I don't know. He's got a point. What great travesty is it if the price of television sets goes up, or we're forced to choose between LG and Samsung? So we're forced between two crappy, overpriced television sets; we could always go without, you know.


----------



## rexbobcat

unpopular said:
			
		

> I don't know. He's got a point. What great travesty is it if the price of television sets goes up, or we're forced to choose between LG and Samsung? So we're forced between two crappy, overpriced television sets; we could always go without, you know.



Except that we don't have to?

This is super off-topic but...

I'm sick of the starving children in China bit

I'm not going to apologize for being more well off than someone else, and I'm not going to complain about someone being more well off than me.


----------



## unpopular

It's not really the "starving children" argument. It's more that we;re making a huge issue out of something that ultimately doesn't matter. Literally nothing Sony does really makes that you and I use on a regular basis makes the world a better place, just a more comfortable one.

Nothing horrible is going to happen if Sony goes out of business. At least from a product availability point-of-view.


----------



## cosmonaut

Well I think for those, like me, that have film Ms it is an option as the current Leica digital cameras are just to costly to me for what one gets. By the time I can afford one they are obsolete. I am sure no one will ditch their M9s for Sony. But to put my Summicron on a camera that doesn't have a crop factor would be nice. Not that I would only want the Sony full frame for that purpose only just an added treat to be able to do it.


----------



## skieur

unpopular said:


> ^^ you must be like a billionaire.



Now, you are being silly, which is no surprise.  Irrespective of what/if anything happens to the company, your Sony camera is useful until it becomes obsolete, like any other camera.

skieur


----------



## panblue

When I go to the supermarket and stare at the wall of TVs, the Sony ones usually stand-out, to me,
as having a better picture than most of the others.

Apple are trumpeted as the great tech innovators; not in the same league as Sony if you consider all things Sony created since the 1970s. There would be no IPod without the Walkman, decades earlier.


----------



## unpopular

skieur said:


> unpopular said:
> 
> 
> 
> ^^ you must be like a billionaire.
> 
> 
> 
> 
> Now, you are being silly, which is no surprise.  Irrespective of what/if anything happens to the company, your Sony camera is useful until it becomes obsolete, like any other camera.
> 
> skieur
Click to expand...


WTF are you going on about old man? I swear you're senile and not making any sense.

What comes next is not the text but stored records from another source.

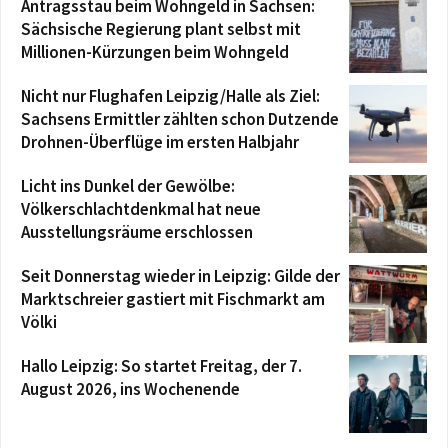
Antragsstau beim Wohngeld in Sachsen:
Sächsische Regierung plant selbst mit
Millionen-Kürzungen beim Wohngeld
Nicht nur Flughafen Leipzig/Halle als Ziel:
Sachsens Ermittler zählten schon Dutzende
Drohnen-Überflüge im ersten Halbjahr
Licht ins Dunkel der Gewölbe:
Völkerschlachtdenkmal hat neue
Ausstellungsräume erschlossen
Seit Donnerstag wieder in Leipzig: Gilde der
Marktschreier gastiert mit Fischmarkt am
Völki
Hallo Leipzig: So startet Freitag, der 7.
August 2026, ins Wochenende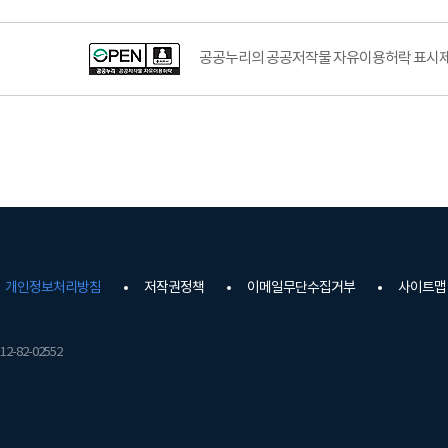
공공누리의 공공저작물 자유이용허락 표시제도
개인정보처리방침
저작권정책
이메일무단수집거부
사이트맵
2-82-02552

I am referring to Cosmos ability to obtain such a wide variety of relatively expensive gear. He seems to be able to pick up all the latest and greatest stuff. It's pretty impressive, really. He must either have some pretty good connections or he's pretty well off.


----------



## unpopular

oh - and btw skieur - so long as my camera meets my needs, it's not going to be "obsolete", this regardless of what ever toys and gadgets you drool over.


----------



## cosmonaut

unpopular said:


> skieur said:
> 
> 
> 
> 
> 
> unpopular said:
> 
> 
> 
> ^^ you must be like a billionaire.
> 
> 
> 
> 
> Now, you are being silly, which is no surprise.  Irrespective of what/if anything happens to the company, your Sony camera is useful until it becomes obsolete, like any other camera.
> 
> skieur
> 
> Click to expand...
> 
> 
> WTF are you going on about old man? I swear you're senile and not making any sense.
> 
> I am referring to Cosmos ability to obtain such a wide variety of relatively expensive gear. He seems to be able to pick up all the latest and greatest stuff. It's pretty impressive, really. He must either have some pretty good connections or he's pretty well off.
Click to expand...


Years of hard work and long hours. Plus I don't keep cameras long. Well most of them anyway. I have kept the old M6 longer than any, 10 years i think. I also live a modest life style. Some of my friends have fancy Harley's, golf clubs, smart phones and cars. I am not into all of that.
i would imagine I will most likely sell or trade the D800 off soon.


----------



## CP1

Sony is going through a restructuring phase. They sold off one of their lens making factory (which is why many Sony lenses were discontinued over the past few months) and will continue to try to run "leaner". They also have made it very apparent that they will not be competing seriously in the upper pro sector of photography, focusing on their NEX line and RX-1. Sad, I'm a Sony shooter and I'm likely to go elsewhere now.


----------



## cosmonaut

CP1 said:


> Sony is going through a restructuring phase. They sold off one of their lens making factory (which is why many Sony lenses were discontinued over the past few months) and will continue to try to run "leaner". They also have made it very apparent that they will not be competing seriously in the upper pro sector of photography, focusing on their NEX line and RX-1. Sad, I'm a Sony shooter and I'm likely to go elsewhere now.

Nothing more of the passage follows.